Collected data
——————————
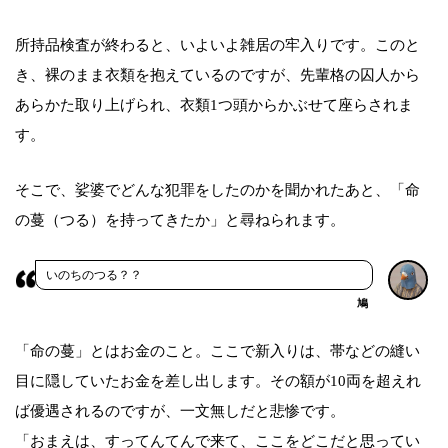
所持品検査が終わると、いよいよ雑居の牢入りです。このと
き、裸のまま衣類を抱えているのですが、先輩格の囚人から
あらかた取り上げられ、衣類1つ頭からかぶせて座らされま
す。
そこで、娑婆でどんな犯罪をしたのかを聞かれたあと、「命
の蔓（つる）を持ってきたか」と尋ねられます。
いのちのつる？？
鳩
「命の蔓」とはお金のこと。ここで新入りは、帯などの縫い
目に隠していたお金を差し出します。その額が10両を超えれ
ば優遇されるのですが、一文無しだと悲惨です。
「おまえは、すってんてんで来て、ここをどこだと思ってい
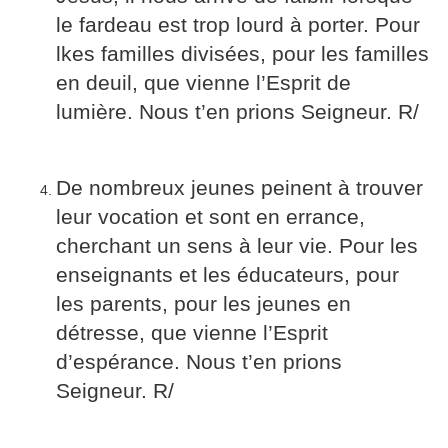
le fardeau est trop lourd à porter. Pour
lkes familles divisées, pour les familles
en deuil, que vienne l’Esprit de
lumière. Nous t’en prions Seigneur. R/
De nombreux jeunes peinent à trouver
leur vocation et sont en errance,
cherchant un sens à leur vie. Pour les
enseignants et les éducateurs, pour
les parents, pour les jeunes en
détresse, que vienne l’Esprit
d’espérance. Nous t’en prions
Seigneur. R/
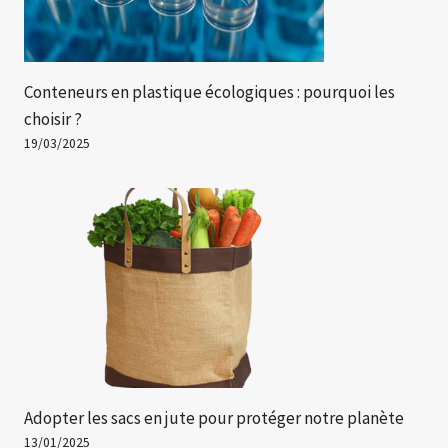
Conteneurs en plastique écologiques : pourquoi les
choisir ?
19/03/2025
Adopter les sacs en jute pour protéger notre planète
13/01/2025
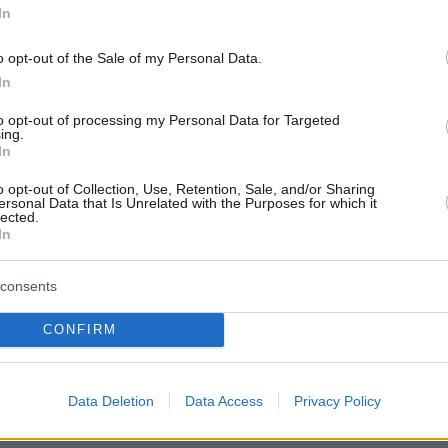
In
o opt-out of the Sale of my Personal Data.
In
to opt-out of processing my Personal Data for Targeted
ing.
In
o opt-out of Collection, Use, Retention, Sale, and/or Sharing
ersonal Data that Is Unrelated with the Purposes for which it
lected.
In
consents
CONFIRM
Data Deletion
Data Access
Privacy Policy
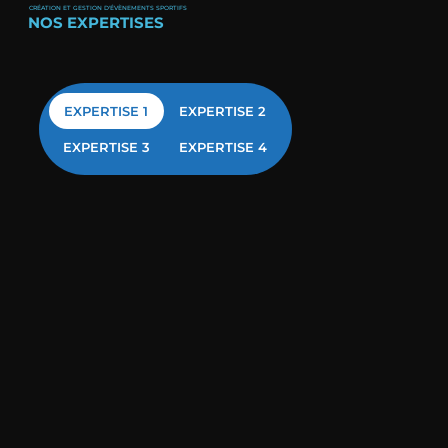
CRÉATION ET GESTION D'ÉVÈNEMENTS SPORTIFS
NOS EXPERTISES
EXPERTISE 1
EXPERTISE 2
EXPERTISE 3
EXPERTISE 4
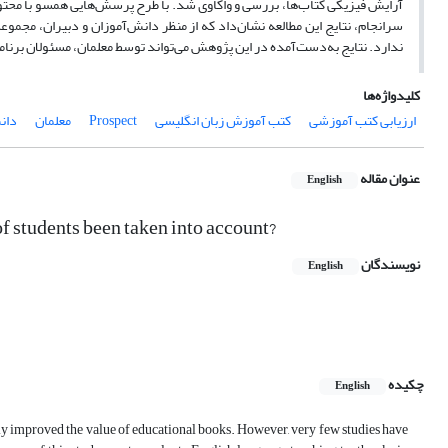
آرایش فیزیکی کتاب‌ها، بررسی و واکاوی شد. با طرح پرسش‌‌هایی همسو با محتوا،
ندارد. نتایج به‌‌دست‌آمده در این پژوهش می‌تواند توسط معلمان، مسئولان برنا
کلیدواژه‌ها
ارزیابی کتب آموزشی
کتب آموزش زبان انگلیسی
Prospect
معلمان
دان
عنوان مقاله
English
f students been taken into account?
نویسندگان
English
چکیده
English
atly improved the value of educational books. However, very few studies have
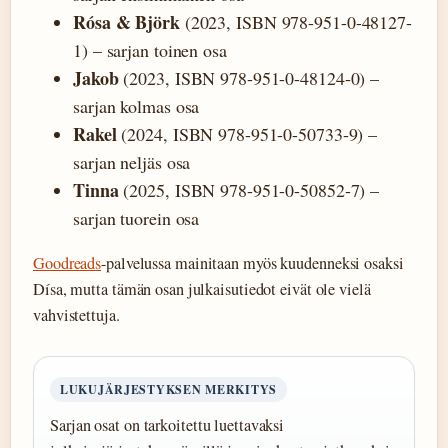
Rósa & Björk
(2023, ISBN 978-951-0-48127-
1) – sarjan toinen osa
Jakob
(2023, ISBN 978-951-0-48124-0) –
sarjan kolmas osa
Rakel
(2024, ISBN 978-951-0-50733-9) –
sarjan neljäs osa
Tinna
(2025, ISBN 978-951-0-50852-7) –
sarjan tuorein osa
Goodreads
-palvelussa mainitaan myös kuudenneksi osaksi
Dísa, mutta tämän osan julkaisutiedot eivät ole vielä
vahvistettuja.
LUKUJÄRJESTYKSEN MERKITYS
Sarjan osat on tarkoitettu luettavaksi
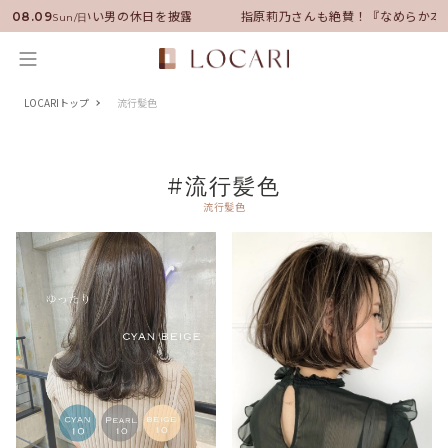
ンバサダーに就任！いい男の休日を披露
指原莉乃さんも絶賛！『なめらか本
08.09
Sun/日
LOCARIトップ
流行髪色
#流行髪色
流行髪色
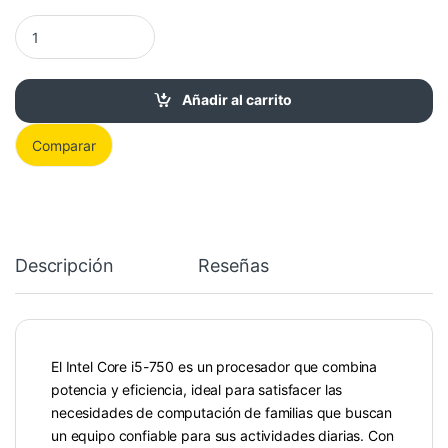
Procesador Intel Core i5-750 2.66GHz LGA 1156 cantidad
Añadir al carrito
Comparar
Descripción
Reseñas
El Intel Core i5-750 es un procesador que combina
potencia y eficiencia, ideal para satisfacer las
necesidades de computación de familias que buscan
un equipo confiable para sus actividades diarias. Con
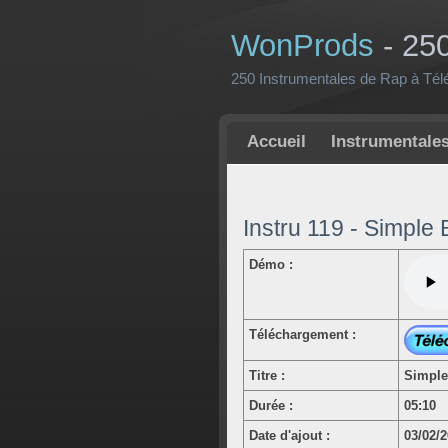
WonProds
- 25
250 Instrumentales de Rap à Tél
Accueil
Instrumentale
Instru 119 - Simple 
Démo :
Téléchargement :
Titre :
Simple
Durée :
05:10
Date d'ajout :
03/02/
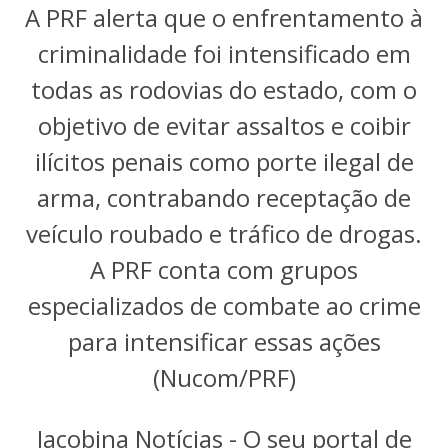
A PRF alerta que o enfrentamento à
criminalidade foi intensificado em
todas as rodovias do estado, com o
objetivo de evitar assaltos e coibir
ilícitos penais como porte ilegal de
arma, contrabando receptação de
veículo roubado e tráfico de drogas.
A PRF conta com grupos
especializados de combate ao crime
para intensificar essas ações
(Nucom/PRF)
Jacobina Notícias - O seu portal de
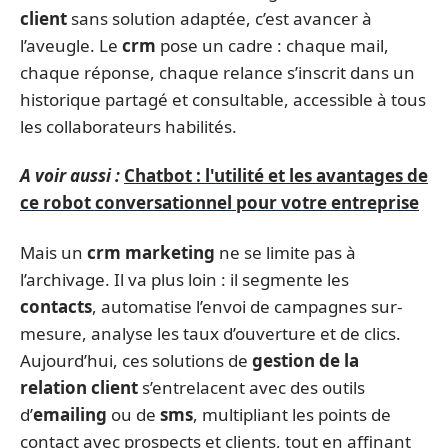
client
sans solution adaptée, c’est avancer à
l’aveugle. Le
crm
pose un cadre : chaque mail,
chaque réponse, chaque relance s’inscrit dans un
historique partagé et consultable, accessible à tous
les collaborateurs habilités.
A voir aussi :
Chatbot : l'utilité et les avantages de
ce robot conversationnel pour votre entreprise
Mais un
crm marketing
ne se limite pas à
l’archivage. Il va plus loin : il segmente les
contacts
, automatise l’envoi de campagnes sur-
mesure, analyse les taux d’ouverture et de clics.
Aujourd’hui, ces solutions de
gestion de la
relation client
s’entrelacent avec des outils
d’
emailing
ou de
sms
, multipliant les points de
contact avec prospects et clients, tout en affinant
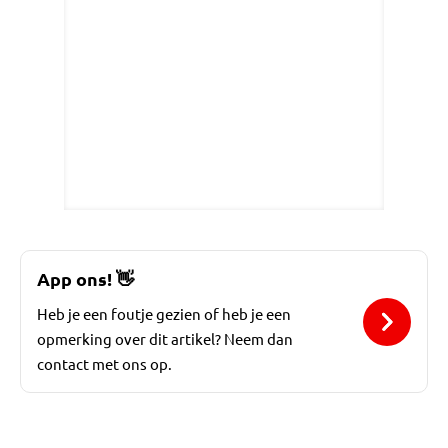
App ons!
👋
Heb je een foutje gezien of heb je een
opmerking over dit artikel? Neem dan
contact met ons op.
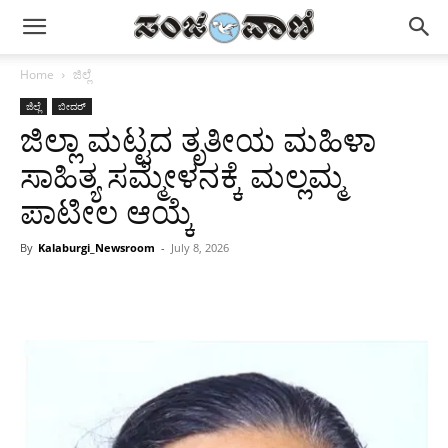
Home
ಜಿಲ್ಲೆ
ಜಿಲ್ಲೆ
ಬೀದರ್
ಜಿಲ್ಲಾ ಮಟ್ಟದ ತೃತೀಯ ಮಹಿಳಾ
ಸಾಹಿತ್ಯ ಸಮ್ಮೇಳನಕ್ಕೆ ಮಲ್ಲಮ್ಮ
ಪಾಟೀಲ ಆಯ್ಕೆ
By
Kalaburgi_Newsroom
-
July 8, 2026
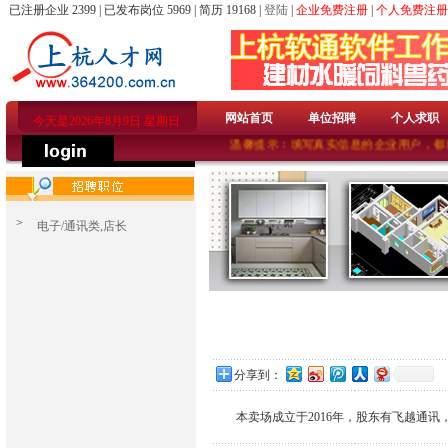
已注册企业 2399 | 已发布岗位 5969 | 简历 19168 |
登陆
|
企业免费注册
|
个人免费注册
网站首页
单位招聘
个人求职
今天是2026年8月9日 星期日
温馨提示：填写真实信息的企业用户，都
>
电子/通讯类,店长
分享到：
本卖场成立于2016年，股东有飞越通讯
——————————
Retype every entry above exactly and, please, skip the pictures.

◆ Problem solution:
所持品検査が終わると、いよいよ雑居の牢入りです。このと
き、裸のまま衣類を抱えているのですが、先輩格の囚人から
あらかた取り上げられ、衣類1つ頭からかぶせて座らされま
す。
そこで、娑婆でどんな犯罪をしたのかを聞かれたあと、「命
の蔓（つる）を持ってきたか」と尋ねられます。
いのちのつる？？
鳩
「命の蔓」とはお金のこと。ここで新入りは、帯などの縫い
目に隠していたお金を差し出します。その額が10両を超えれ
ば優遇されるのですが、一文無しだと悲惨です。
「おまえは、すってんてんで来て、ここをどこだと思ってい
le fardeau est trop lourd à porter. Pour
lkes familles divisées, pour les familles
en deuil, que vienne l’Esprit de
lumière. Nous t’en prions Seigneur. R/
De nombreux jeunes peinent à trouver
leur vocation et sont en errance,
cherchant un sens à leur vie. Pour les
enseignants et les éducateurs, pour
les parents, pour les jeunes en
détresse, que vienne l’Esprit
d’espérance. Nous t’en prions
Seigneur. R/
Conteneurs en plastique écologiques : pourquoi les
choisir ?
19/03/2025
Adopter les sacs en jute pour protéger notre planète
13/01/2025
In
o opt-out of the Sale of my Personal Data.
In
to opt-out of processing my Personal Data for Targeted
ing.
In
o opt-out of Collection, Use, Retention, Sale, and/or Sharing
ersonal Data that Is Unrelated with the Purposes for which it
lected.
In
consents
CONFIRM
Data Deletion
Data Access
Privacy Policy
CRÉATION ET GESTION D'ÉVÈNEMENTS SPORTIFS
NOS EXPERTISES
EXPERTISE 1
EXPERTISE 2
EXPERTISE 3
EXPERTISE 4
آرایش فیزیکی کتاب‌ها، بررسی و واکاوی شد. با طرح پرسش‌‌هایی همسو با محتوا،
ندارد. نتایج به‌‌دست‌آمده در این پژوهش می‌تواند توسط معلمان، مسئولان برنا
کلیدواژه‌ها
ارزیابی کتب آموزشی
کتب آموزش زبان انگلیسی
Prospect
معلمان
دان
عنوان مقاله
English
f students been taken into account?
نویسندگان
English
چکیده
English
atly improved the value of educational books. However, very few studies have
Rósa & Björk
(2023, ISBN 978-951-0-48127-
1) – sarjan toinen osa
Jakob
(2023, ISBN 978-951-0-48124-0) –
sarjan kolmas osa
Rakel
(2024, ISBN 978-951-0-50733-9) –
sarjan neljäs osa
Tinna
(2025, ISBN 978-951-0-50852-7) –
sarjan tuorein osa
Goodreads
-palvelussa mainitaan myös kuudenneksi osaksi
Dísa, mutta tämän osan julkaisutiedot eivät ole vielä
vahvistettuja.
LUKUJÄRJESTYKSEN MERKITYS
Sarjan osat on tarkoitettu luettavaksi
ンバサダーに就任！いい男の休日を披露
指原莉乃さんも絶賛！『なめらか本
08.09
Sun/日
LOCARIトップ
流行髪色
#流行髪色
流行髪色
Procesador Intel Core i5-750 2.66GHz LGA 1156 cantidad
Añadir al carrito
Comparar
Descripción
Reseñas
El Intel Core i5-750 es un procesador que combina
potencia y eficiencia, ideal para satisfacer las
necesidades de computación de familias que buscan
un equipo confiable para sus actividades diarias. Con
WonProds
- 25
250 Instrumentales de Rap à Tél
Accueil
Instrumentale
Instru 119 - Simple 
Démo :
Téléchargement :
Titre :
Simple
Durée :
05:10
Date d'ajout :
03/02/
A PRF alerta que o enfrentamento à
criminalidade foi intensificado em
todas as rodovias do estado, com o
objetivo de evitar assaltos e coibir
ilícitos penais como porte ilegal de
arma, contrabando receptação de
veículo roubado e tráfico de drogas.
A PRF conta com grupos
especializados de combate ao crime
para intensificar essas ações
(Nucom/PRF)
Jacobina Notícias - O seu portal de
client
sans solution adaptée, c’est avancer à
l’aveugle. Le
crm
pose un cadre : chaque mail,
chaque réponse, chaque relance s’inscrit dans un
historique partagé et consultable, accessible à tous
les collaborateurs habilités.
A voir aussi :
Chatbot : l'utilité et les avantages de
ce robot conversationnel pour votre entreprise
Mais un
crm marketing
ne se limite pas à
l’archivage. Il va plus loin : il segmente les
contacts
, automatise l’envoi de campagnes sur-
mesure, analyse les taux d’ouverture et de clics.
Aujourd’hui, ces solutions de
gestion de la
relation client
s’entrelacent avec des outils
d’
emailing
ou de
sms
, multipliant les points de
contact avec prospects et clients, tout en affinant
App ons!
👋
Heb je een foutje gezien of heb je een
opmerking over dit artikel? Neem dan
contact met ons op.
Home
ಜಿಲ್ಲೆ
ಜಿಲ್ಲೆ
ಬೀದರ್
ಜಿಲ್ಲಾ ಮಟ್ಟದ ತೃತೀಯ ಮಹಿಳಾ
ಸಾಹಿತ್ಯ ಸಮ್ಮೇಳನಕ್ಕೆ ಮಲ್ಲಮ್ಮ
ಪಾಟೀಲ ಆಯ್ಕೆ
By
Kalaburgi_Newsroom
-
July 8, 2026
已注册企业 2399 | 已发布岗位 5969 | 简历 19168 |
登陆
|
企业免费注册
|
个人免费注册
网站首页
单位招聘
个人求职
今天是2026年8月9日 星期日
温馨提示：填写真实信息的企业用户，都
>
电子/通讯类,店长
分享到：
本卖场成立于2016年，股东有飞越通讯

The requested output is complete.